Setting the things up

In [0]:
import pyspark.sql.functions as F
from pyspark.sql import Window as W
import pyspark.sql.types as T


In [0]:
# Install the H3 library (only once per cluster)
%pip install h3

import h3
import pyspark.sql.functions as F
from pyspark.sql.types import StringType

Loading Data

In [0]:
df_franchises = spark.read.table("samples.bakehouse.sales_franchises")
df_franchises.printSchema()
df_franchises.limit(3).toPandas()

In [0]:
(
    df_franchises
        .groupBy('size')
        .agg(
            F.min('longitude').alias('min_longitude'),
            F.max('longitude').alias('max_longitude'),
            F.min('latitude').alias('min_latitude'),
            F.max('latitude').alias('max_latitude')
        ).distinct()
        .orderBy('size')
        .show(50)
)

`latitude/longitude` extreme values + `size` values look good

In [0]:
df_franchises.select('country', 'city').distinct().orderBy('country', 'city').show(50)

cities look good

In [0]:
( # Count NULL values per each column of a dataframe
    df_franchises
        .select(
            [F.count(F.when(F.col(c).isNull(),  c)).alias(c) for c in df_franchises.columns]
        ).toPandas()
)

In [0]:
( # Count distinct values per each column of a dataframe
    df_franchises
        .select(
            [F.countDistinct(F.col(c)).alias(c) for c in df_franchises.columns]
        ).toPandas()
)

Transformations

In [0]:
# Standardizing some fields
def clean_str(colname):
    return F.initcap(F.trim(colname))

df_franchises_standardized = (
    df_franchises
        .withColumn("name", clean_str("name")) 
        .withColumn("city", clean_str("city")) 
        .withColumn("district", clean_str("district")) 
        .withColumn("country", F.when(F.col("country") == "US", "United States").otherwise(F.col("country")))
        .withColumn("country", clean_str("country")) 
)

df_franchises_standardized.limit(10).toPandas()

add a geohash or location_h3 index for spatial joins/analytics

In [0]:
# h3.latlng_to_cell(lat, lon, resolution)
h3_udf = F.udf(lambda lat, lon: h3.latlng_to_cell(lat, lon, 9), StringType())

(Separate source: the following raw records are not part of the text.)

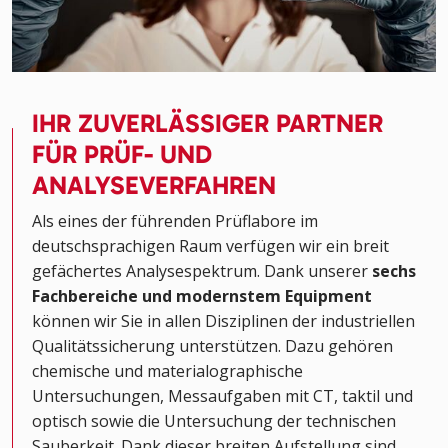
IHR ZUVERLÄSSIGER PARTNER
FÜR PRÜF- UND
ANALYSEVERFAHREN
Als eines der führenden Prüflabore im
deutschsprachigen Raum verfügen wir ein breit
gefächertes Analysespektrum. Dank unserer
sechs
Fachbereiche und modernstem Equipment
können wir Sie in allen Disziplinen der industriellen
Qualitätssicherung unterstützen. Dazu gehören
chemische und materialographische
Untersuchungen, Messaufgaben mit CT, taktil und
optisch sowie die Untersuchung der technischen
Sauberkeit. Dank dieser breiten Aufstellung sind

df_franchises_standardized_h3 = (
    df_franchises_standardized
        .withColumn("h3_9", h3_udf(F.col("latitude"), F.col("longitude")))
)

df_franchises_standardized_h3.limit(10).toPandas()

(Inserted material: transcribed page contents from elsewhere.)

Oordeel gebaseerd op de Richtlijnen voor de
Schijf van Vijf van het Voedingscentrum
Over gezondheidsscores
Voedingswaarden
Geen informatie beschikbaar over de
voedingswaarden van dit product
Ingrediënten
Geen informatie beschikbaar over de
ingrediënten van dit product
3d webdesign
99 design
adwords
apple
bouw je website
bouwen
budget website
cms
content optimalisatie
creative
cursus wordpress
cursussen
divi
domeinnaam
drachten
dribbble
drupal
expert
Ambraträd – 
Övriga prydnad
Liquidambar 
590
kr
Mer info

Referential Integrity w/ Suppliers

In [0]:
df_franchises_standardized_h3.createOrReplaceTempView("franchises")

query = """
SELECT f.*
FROM franchises f
LEFT JOIN samples.bakehouse.sales_suppliers s
  ON f.supplierID = s.supplierID
WHERE
  s.supplierID IS NULL
"""

df_orphan_franchises = spark.sql(query)
df_orphan_franchises.limit(10).toPandas()
#df_orphan_franchises.count()

In [0]:
# Create the schema if it does not exist
spark.sql("CREATE SCHEMA IF NOT EXISTS dq_logs")

dq_table = "dq_logs.orphan_franchises"

(df_orphan_franchises
    .withColumn("logged_at", F.current_timestamp())
    .write
    .mode("append")
    .format("delta")
    .saveAsTable(dq_table)
)